Thursday, September 18, 2008

change

i'm not a fan of change. i don't hate it as much as i used to, but i wouldn't say i'm welcome to it all of the time. in fact, most of the time i try to avoid it.


today we had a very chill evening with the cousins for steph's last night in the bay. pizza, rock band, and forgetting sarah marshall. i was pretty tired from the day's events, but i was more sad about her leaving. i think i really was one of the people who really pushed her to go away for college and have the experience that i had. at the same time, there was a huge part of me that was selfish and wanted her to stay closer to home. i'm afraid that i'll miss too much of her life, that she'll have all these experiences i'll never know about, and perhaps i just don't like the idea of her being out of my "reach." little girls have to grow up sometime, i guess...

but even now, i'm telling myself to take comfort in the fact that she'll be in my hood. she'll be in a place where i reconnected with God, found life-long friends, and decided to dedicate my life to His ministry. no, i don't expect her to follow in my footsteps despite what the family says (not that that would be such a bad idea ;P), but at least i know she'll be surrounded by good people, and that she'll always have a safehaven to run to...just in case.

i really wanted to go with her this weekend to move in. i think it's better that i don't. it'll be emotional enough with her family, so i'll just cry by myself this weekend and wallow in trying to accept the change that is inevitable.

pray for us, please.




Wednesday, September 17, 2008

being a teacher is hard. being a catholic school teacher is harder.

Friday, September 12, 2008

pictures!

CHARLES' 2ND BIRTHDAY

i love this picture. it really sums up the personalities of the 3 siblings. if you knew the type of people they are, you'd laugh at this pic...in a good way, of course!


uncle david and charles



birthday boy



CRUISE TO MEXICO, SUMMER '08


no, we are not trying these on for fun! standard emergency drill...

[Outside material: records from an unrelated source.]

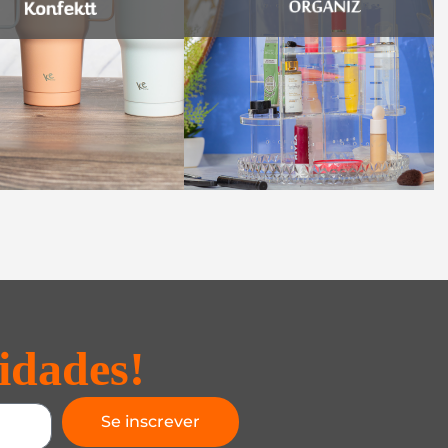
idades!
Se inscrever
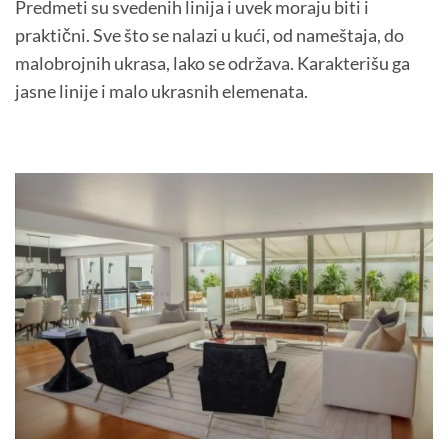
Predmeti su svedenih linija i uvek moraju biti i
praktični. Sve što se nalazi u kući, od nameštaja, do
malobrojnih ukrasa, lako se održava. Karakterišu ga
jasne linije i malo ukrasnih elemenata.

go for the GOLD, baby! we totally won at family feud, got these gold medals, and went around the whole night sporting the gold! so. much. fun.




the girls after dinner




view of the sea



we were on the bus to rosarito and there were these people that were singing songs that i've never ever heard of. they were young like us, too! so, maria and i started singing hiphop songs to our friends and they would guess the song.



** next picture post: em, fran, and chellebee's visit to SF! **






so it began

as you can see, i've jumped on the bandwagon following people who have been changing their blog templates. i was ready for a change, and i think i like it.

3 weeks ago we started back up with school, hence, the blogging hiatus. it has seriously been non-stop since day 1. my year looks promising; i have a new position in school, am getting closer to all the teachers, and have a class that is drastically different than their predecessors. while i have to deal with the usual chattiness and rolling of eyes you get in any 8th grade classroom, the disrespect does not go further than that. they are easy to get along with, higher performing academically, and trustworthy. i took them to mass this morning to attend a funeral for a custodian that used to work at our school, and i was actually able to pray and be fully present during the celebration. last year, my eyes darted about during mass, and i could usually be seen walking up and down the aisle making sure the students weren't using their cell phones, touching themselves, or laughing inappropriately. all in all, i say it's going to be a great year. busy, but great.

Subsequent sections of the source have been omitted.